NO FLY DRONE
“La sfacciata presunzione di poter restare. Un piede enorme che mi lega alla terra. E mi ritraggo mentre scaccio le paure. Il volo, sparire.”
-NO FLY DRONE-
Da piccolo facevo troppe domande. Ciononostante quell’Angelo di mia madre che tuttora ne sa più del Demonio, trovava la maniera di rispondere sempre a tutti i miei quesiti. Pareva che le soluzioni fornite, rappresentassero quei coperchi che Lucifero non era mai stato in grado di forgiare. L’interrogativo più ridondante è sempre stato : “Dove si va quando si muore?...e lei prontamente : “ Si vola in cielo”. Capito ??? Si vola in cielo certo.
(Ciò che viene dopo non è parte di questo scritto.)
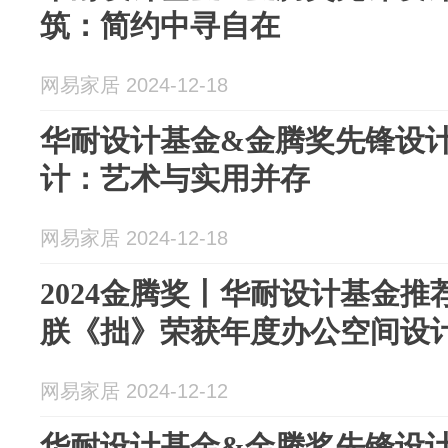
筑：简约中寻自在
网易家居 2024-12-18
华耐设计基金&金腾奖先锋设计N
计：艺术与实用并存
网易家居 2024-12-18
2024金腾奖丨华耐设计基金
朕《拙》荣获年度办公空间设
网易家居 2024-12-12
华耐设计基金&金腾奖先锋设计N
Bell’affare per chi non teme, ma per uno come me che ha paura sia di volare che di morire e perché no, morire volando, la questione si fa articolata. Io adoro la terra. Annusarne l’odore, gustarne il carattere. E quanto bello è stare con i piedi per terra? E’ talmente bello che il solo pensiero di doverla lasciare malvolentieri per di più volando mi atterra. Cerco di frodare la vita depistando la morte, ritrovandomi in quei luoghi della terra, che mi appartengono e mi hanno caratterizzato. Come fossi una macchia li fregio, per lì restare sempre. Lo faccio ammirandomi da una prospettiva inusuale come quella del volo, senza assumerne il rischio di cadere. Nessun drone che vola a simulare l’ascesa, solamente un piede gigante, che come un ascensore eleva il mio occhio meccanico. Quel treppiede si fa radice. Volare coi piedi per terra. Con l’inganno che mi veste di eterno.












Chi sono:
Luca Giuliani fotografa per divertimento. Il problema è che la fotografia sta iniziando a prenderlo sul serio e a lui vien da ridere. E allora ride e si diverte, finché Lei glielo consentirà, finché comporre un'immagine continuerà ad essere benzina sul fuoco.